(Pictured: Ann Byrne)
The Australian Council of Superannuation Investors, which last week announced its new chief executive, has confirmed that the composition of Australian company boards is becoming more diversified, including the addition of more women.
The results of ACSI’s 12th annual survey of top 200 ASX-listed companies show that directors’ fees have not moved much – in fact, the movement is down for chairs – and there is an increasing number of women and first-time directors. The survey is conducted by advisory firm Ownership Matters.
ACSI’s outgoing chief executive, Ann Byrne, who is scheduled to retire in October, said: “The trend among S&P/ASX100 companies is to look beyond the ‘usual suspects’ and make appointments from a more diverse pool of candidates.
“Boards are clearly getting the message from investors that the recruitment of non-executive directors has to be a more professional and disciplined process than it once was.”
In 2012, women finally broke the “100 in the 100” barrier – there are now 105 women, occupying 144 roles, on the boards of Australia’s Top 100 listed companies. One in four of all new directors appointed in 2012 were also female, with the result that women now hold just over 18 per cent of all ASX 100 board seats – the highest level since ACSI began its surveys.
Results show that while gender diversity is improving, the rate of change remains slow across the Top 100 and even slower among companies in the S&P ASX 101 – 200. Results of the study show:
- Women account for less than 10 per cent of all individuals serving as directors of ASX 101 – 200 companies.
- Women held 9.9 per cent of all ASX 101 – 200 board seats, a slight improvement over 2011.
- More than half of ASX 101-200 boards again had no female directors in 2012.
On remuneration, the average for top 100 companies non-executive directors was $218,434 ($215, 721 in 2011) and for ASX 101-200 companies $134,981 ($130,227).

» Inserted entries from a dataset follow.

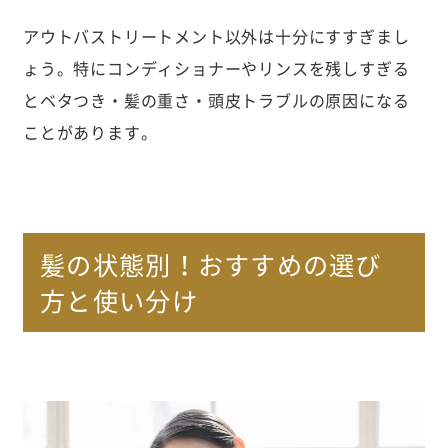
アウトバストリートメント以外は十分にすすぎまし
ょう。特にコンディショナーやリンスを残しすぎる
とベタつき・髪の重さ・頭皮トラブルの原因になる
ことがあります。
髪の状態別！おすすめの選び
方と使い分け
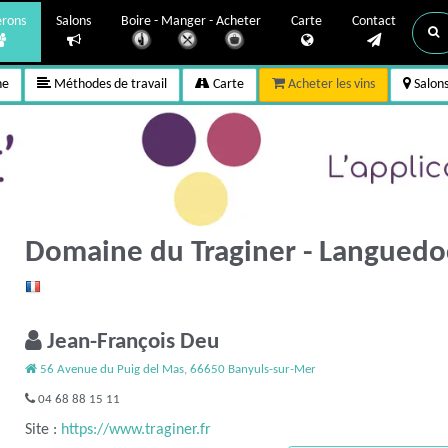
erons
Salons
Boire - Manger - Acheter
Carte
Contact
ne
Méthodes de travail
Carte
Acheter les vins
Salon
Domaine du Traginer - Languedo
Jean-François Deu
56 Avenue du Puig del Mas, 66650 Banyuls-sur-Mer
04 68 88 15 11
Site :
https://www.traginer.fr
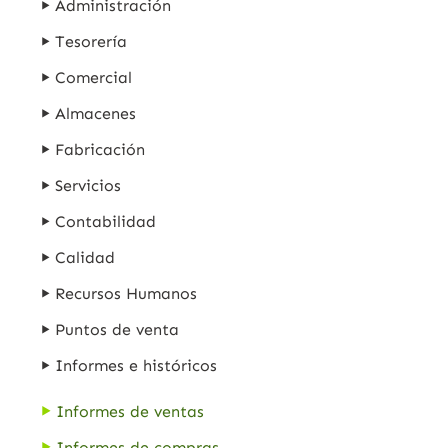
Administración
Tesorería
Comercial
Almacenes
Fabricación
Servicios
Contabilidad
Calidad
Recursos Humanos
Puntos de venta
Informes e históricos
Informes de ventas
Informes de compras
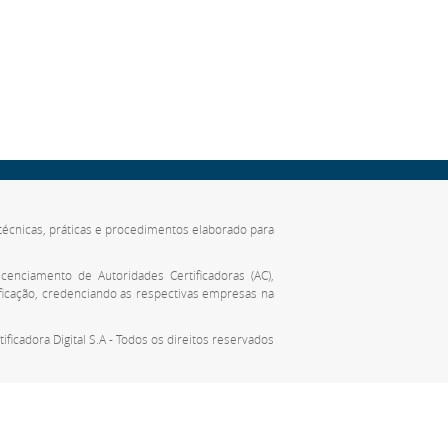
de técnicas, práticas e procedimentos elaborado para
cenciamento de Autoridades Certificadoras (AC),
ificação, credenciando as respectivas empresas na
tificadora Digital S.A - Todos os direitos reservados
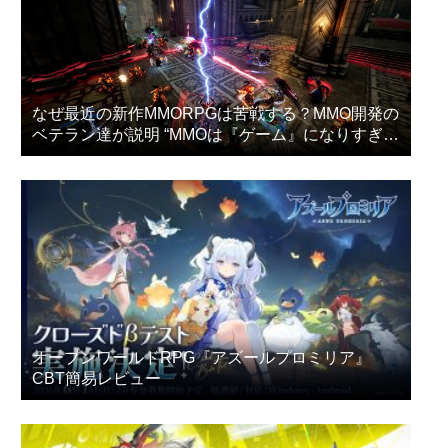
なぜ最近の新作MMORPGは苦戦する？MMO開発の
ベテラン達が説明 “MMOは『ゲーム』になりすぎ
た”
オープンワールドRPG『アズールプロミリア』
CBT簡易レビュー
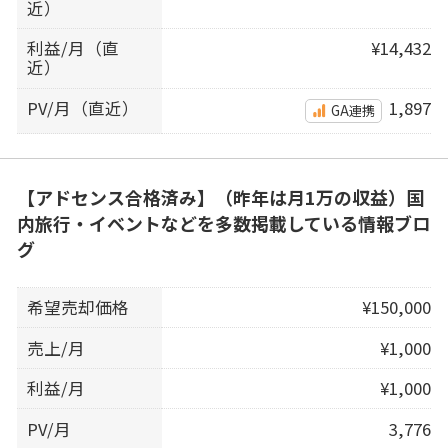
近）
利益/月（直
¥14,432
近）
PV/月（直近）
1,897
GA連携
【アドセンス合格済み】（昨年は月1万の収益）国
内旅行・イベントなどを多数掲載している情報ブロ
グ
希望売却価格
¥150,000
売上/月
¥1,000
利益/月
¥1,000
PV/月
3,776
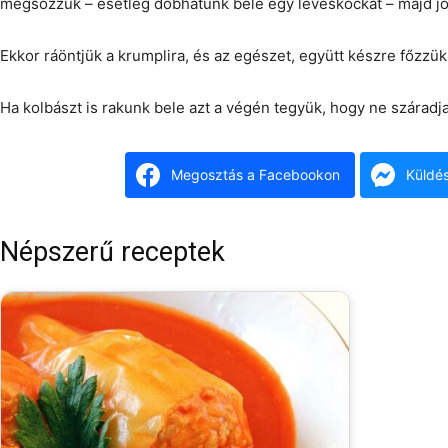
megsózzuk – esetleg dobhatunk bele egy leveskockát – majd jó
Ekkor ráöntjük a krumplira, és az egészet, együtt készre főzzük
Ha kolbászt is rakunk bele azt a végén tegyük, hogy ne száradja
Megosztás a Facebookon
Küldé
Népszerű receptek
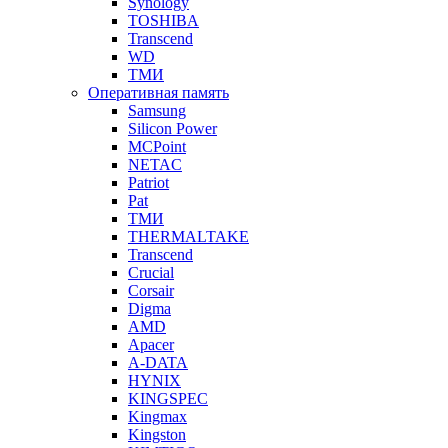
Synology
TOSHIBA
Transcend
WD
ТМИ
Оперативная память
Samsung
Silicon Power
MCPoint
NETAC
Patriot
Pat
ТМИ
THERMALTAKE
Transcend
Crucial
Corsair
Digma
AMD
Apacer
A-DATA
HYNIX
KINGSPEC
Kingmax
Kingston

For non-executive chairs, the averages were $481,415 ($498,938) for top 100 companies and $225,534 ($253,886) for ASX 101-200 companies.
Byrne leaves ACSI after an impressive career in super, having been the chief executive of two big funds, STA and UniSuper, before taking on the ACSI role in 2008.
ACSI’s new chief executive is Gordon Hagart, head of environmental, social and governance risk management at the Future Fund.